Authors and Books.

The magazine literature of Germany is quite different from ours, a fact which generally speaking is not to its discredit. Indeed there are several periodicals in Germany which may be compared with the best English magazines for their varied excellence, while their cost is comparatively trifling. Among these are the Deutsche Monatschrift, a republican monthly, edited by Adolf Kolatscheck, and published at Stuttgart; and the Grenzboten, a weekly, of conservative and constitutional opinions, edited by Gustav Freytag, and Julian Schmidt, and published at Leipzig. The American reader of these two periodicals, will have an excellent apprehension of the general scope and tendencies of current thought in Germany, as well as some knowledge of the new books as they make their appearance. Those who wish a convenient and cheap mode of becoming acquainted with the productions of German novelists, may find it in the Illustrirtes Familienbuch, (Illustrated Family Book), published monthly at Treves. This is mainly made up of romances by the best writers of the day; there is also a department for artistic criticism, but it is not very good. The engravings are tolerable.


German Poets are prolific just now. Mr. Hoppl has brought out a volume at Stuttgart, full of suppressed tears and melancholy miseries.

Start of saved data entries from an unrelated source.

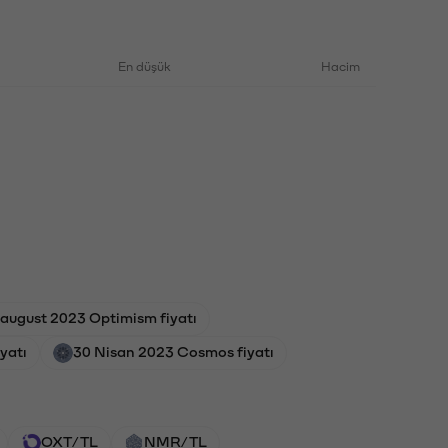
En düşük
Hacim
 august 2023 Optimism fiyatı
yatı
30 Nisan 2023 Cosmos fiyatı
OXT/TL
NMR/TL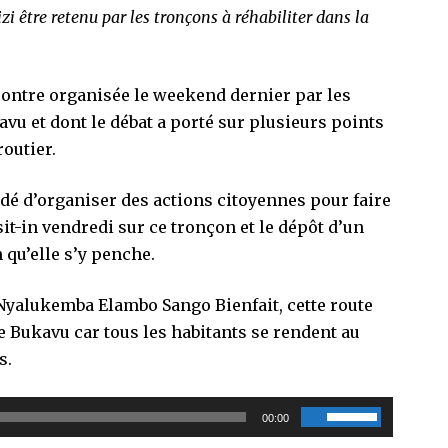
i être retenu par les tronçons à réhabiliter dans la
ontre organisée le weekend dernier par les
kavu et dont le débat a porté sur plusieurs points
routier.
idé d’organiser des actions citoyennes pour faire
it-in vendredi sur ce tronçon et le dépôt d’un
qu’elle s’y penche.
e Nyalukemba Elambo Sango Bienfait, cette route
de Bukavu car tous les habitants se rendent au
s.
Utilisez
00:00
les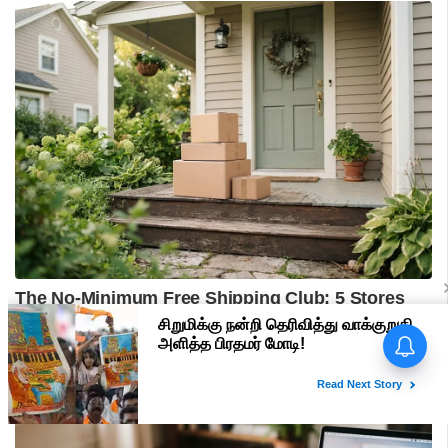
பிரதமர் மோடி வருகை -
மதுரையில் 'Go Back Modi'
போஸ்டர்களால் பரபரப்பு!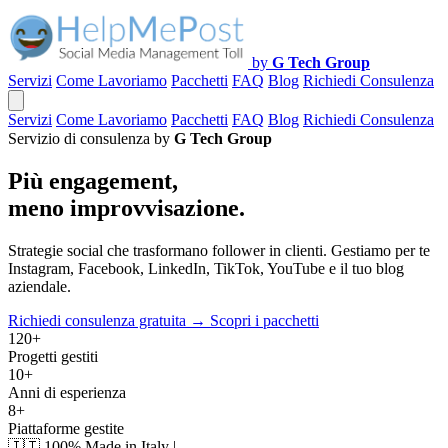
by
G Tech Group
Servizi
Come Lavoriamo
Pacchetti
FAQ
Blog
Richiedi Consulenza
Servizi
Come Lavoriamo
Pacchetti
FAQ
Blog
Richiedi Consulenza
Servizio di consulenza by
G Tech Group
Più engagement,
meno improvvisazione.
Strategie social che trasformano follower in clienti. Gestiamo per te
Instagram, Facebook, LinkedIn, TikTok, YouTube e il tuo blog
aziendale.
Richiedi consulenza gratuita →
Scopri i pacchetti
120+
Progetti gestiti
10+
Anni di esperienza
8+
Piattaforme gestite
🇮🇹
100% Made in Italy
|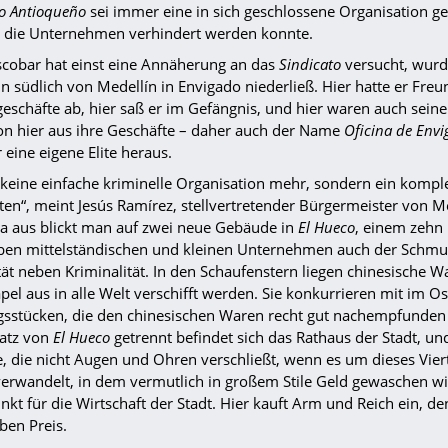
to Antioqueño
sei immer eine in sich geschlossene Organisation g
n die Unternehmen verhindert werden konnte.
scobar hat einst eine Annäherung an das
Sindicato
versucht, wurd
n südlich von Medellín in Envigado niederließ. Hier hatte er Fre
eschäfte ab, hier saß er im Gefängnis, und hier waren auch seine 
on hier aus ihre Geschäfte – daher auch der Name
Oficina de Env
r eine eigene Elite heraus.
t keine einfache kriminelle Organisation mehr, sondern ein komp
ten“, meint Jesús Ramírez, stellvertretender Bürgermeister von M
ra aus blickt man auf zwei neue Gebäude in
El Hueco
, einem zehn 
en mittelständischen und kleinen Unternehmen auch der Schmugge
tät neben Kriminalität. In den Schaufenstern liegen chinesische 
el aus in alle Welt verschifft werden. Sie konkurrieren mit im Os
gsstücken, die den chinesischen Waren recht gut nachempfunden 
latz von
El Hueco
getrennt befindet sich das Rathaus der Stadt, un
, die nicht Augen und Ohren verschließt, wenn es um dieses Vier
erwandelt, in dem vermutlich in großem Stile Geld gewaschen wird
kt für die Wirtschaft der Stadt. Hier kauft Arm und Reich ein, d
ben Preis.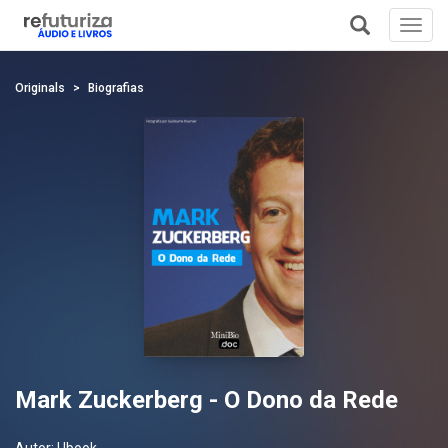
Toggl
navig
+
Originals
Biografias
Mark Zuckerberg - O Dono da Rede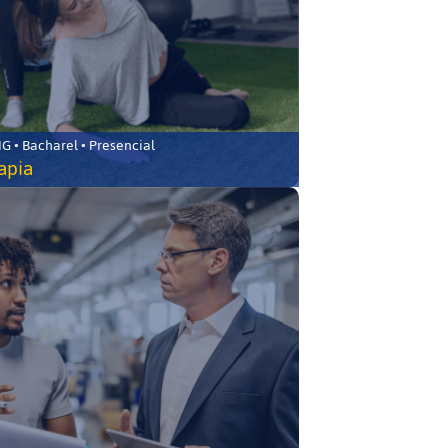
 • Bacharel • Presencial
rapia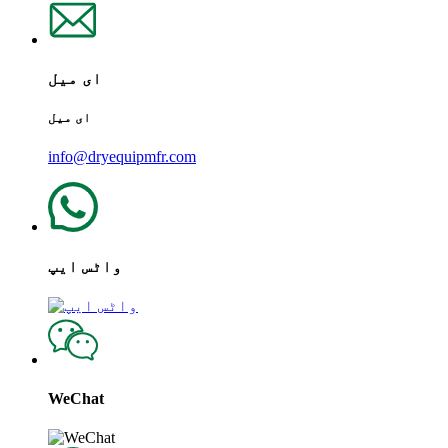
ای میل
ای میل
info@dryequipmfr.com
واٹس ایپ
WeChat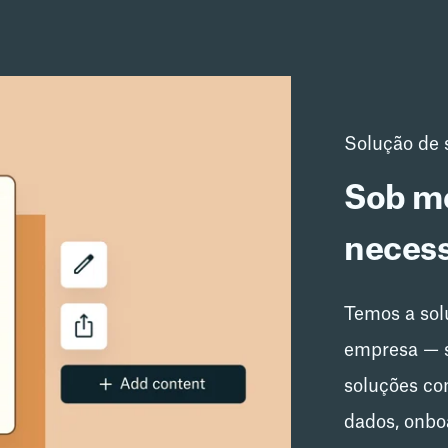
Solução de s
Sob me
neces
Temos a sol
empresa — s
soluções co
dados, onb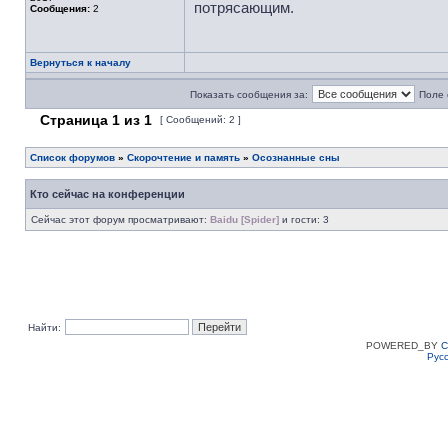
потрясающим.
Сообщения:
2
Вернуться к началу
Показать сообщения за:
Поле 
Страница
1
из
1
[ Сообщений: 2 ]
Список форумов
»
Скорочтение и память
»
Осознанные сны
Кто сейчас на конференции
Сейчас этот форум просматривают:
Baidu [Spider]
и гости: 3
Найти:
POWERED_BY
C
Рус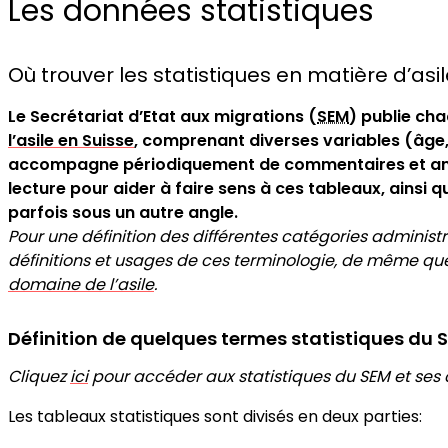
Les données statistiques
Où trouver les statistiques en matière d’asi
Le Secrétariat d’Etat aux migrations (
SEM
) publie ch
l’asile en Suisse
, comprenant diverses variables (âge, se
accompagne périodiquement de commentaires et anal
lecture pour aider à faire sens à ces tableaux, ainsi
parfois sous un autre angle.
Pour une définition des différentes catégories administr
définitions et usages de ces terminologie, de même q
domaine de l’asile
.
Définition de quelques termes statistiques du 
Cliquez
ici
pour accéder aux statistiques du SEM et ses
Les tableaux statistiques sont divisés en deux parties: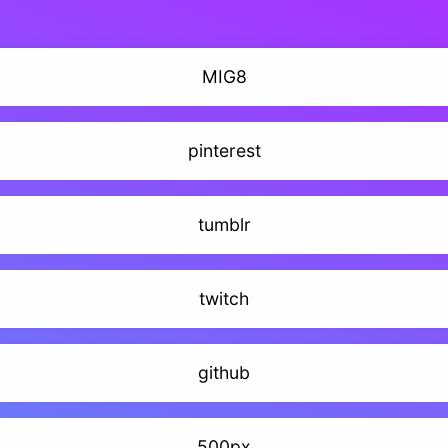
MIG8
pinterest
tumblr
twitch
github
500px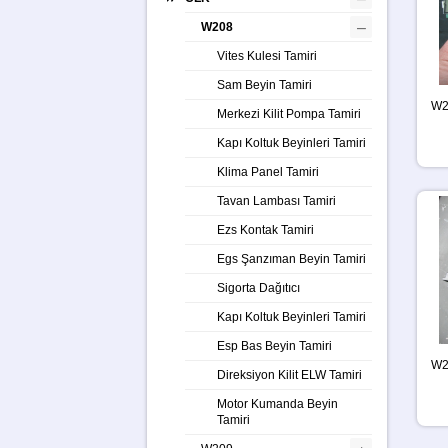
–
W208
Vites Kulesi Tamiri
Sam Beyin Tamiri
W2
Merkezi Kilit Pompa Tamiri
Kapı Koltuk Beyinleri Tamiri
Klima Panel Tamiri
Tavan Lambası Tamiri
Ezs Kontak Tamiri
Egs Şanzıman Beyin Tamiri
Sigorta Dağıtıcı
Kapı Koltuk Beyinleri Tamiri
Esp Bas Beyin Tamiri
W2
Direksiyon Kilit ELW Tamiri
Motor Kumanda Beyin
Tamiri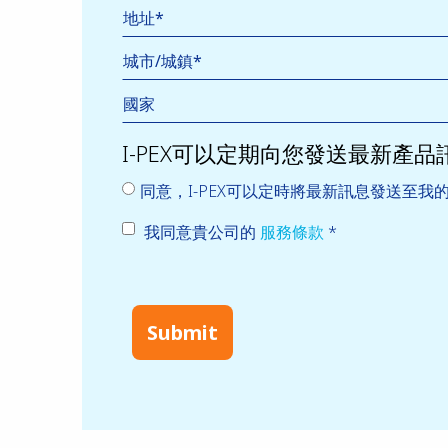
國家
I-PEX可以定期向您發送最新產品
同意，I-PEX可以定時將最新訊息發送至我
我同意貴公司的
服務條款
*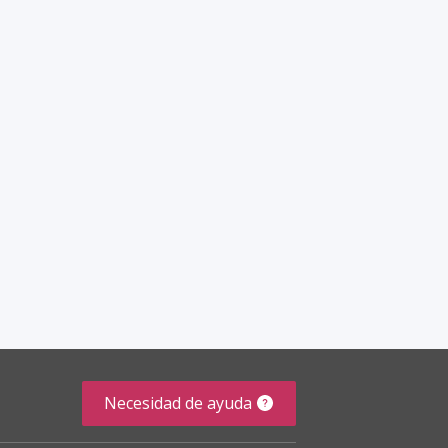
Necesidad de ayuda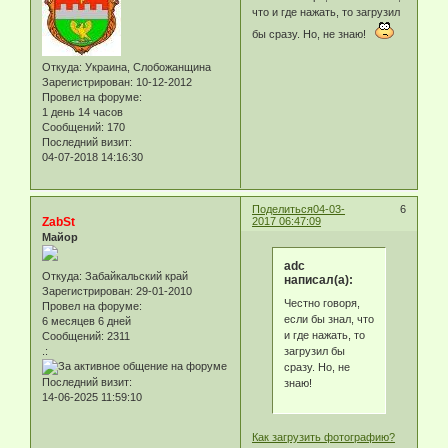
что и где нажать, то загрузил
бы сразу. Но, не знаю!
Откуда:
Украина, Слобожанщина
Зарегистрирован
: 10-12-2012
Провел на форуме:
1 день 14 часов
Сообщений:
170
Последний визит:
04-07-2018 14:16:30
Поделиться
04-03-
6
ZabSt
2017 06:47:09
Майор
adc
Откуда:
Забайкальский край
написал(а):
Зарегистрирован
: 29-01-2010
Честно говоря,
Провел на форуме:
если бы знал, что
6 месяцев 6 дней
и где нажать, то
Сообщений:
2311
загрузил бы
.:
сразу. Но, не
Последний визит:
знаю!
14-06-2025 11:59:10
Как загрузить фотографию?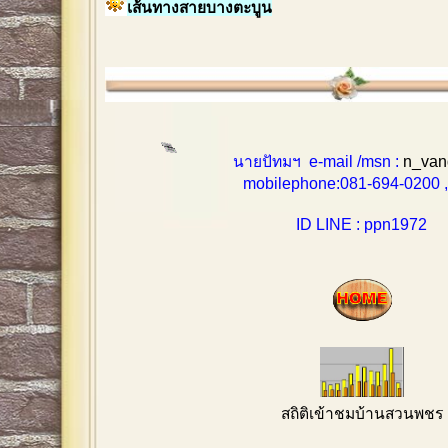
เส้นทางสายบางตะบูน
นายปัทมฯ e-mail /msn :
n_van
mobilephone:081-694-0200 , 0
ID LINE : ppn1972
สถิติเข้าชมบ้านสวนพชร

He is unloved and unappreciated, and must, therefore, have a bad time in this dreary and woeful world. Of a similar strain is the second edition of Carl August Lebret's Gedichte, likewise published at Stuttgart; if anything he is more pitiable and stupid than Hoppl. Adolph Glassbrenner, of Berlin, serves up poems of another sort, in his freshly printed third edition. He is known to every reader of current German literature as a comic writer of no small ability, and these poems prove his talent. They are mostly political in their tendency, and are good of their kind. Dunkles Laub (Dark Leaves) is a youthful poem of Mr. Frederik Ruperti, published at Bremen. It recounts the awful experiences, and spiritual and other struggles of the author's youth. He suffers especially from an unhappy passion, and is apparently convinced that the man never lived who endured so much. Still, he shows great poetic ability, and now that his youth is disposed of something may be hoped from him.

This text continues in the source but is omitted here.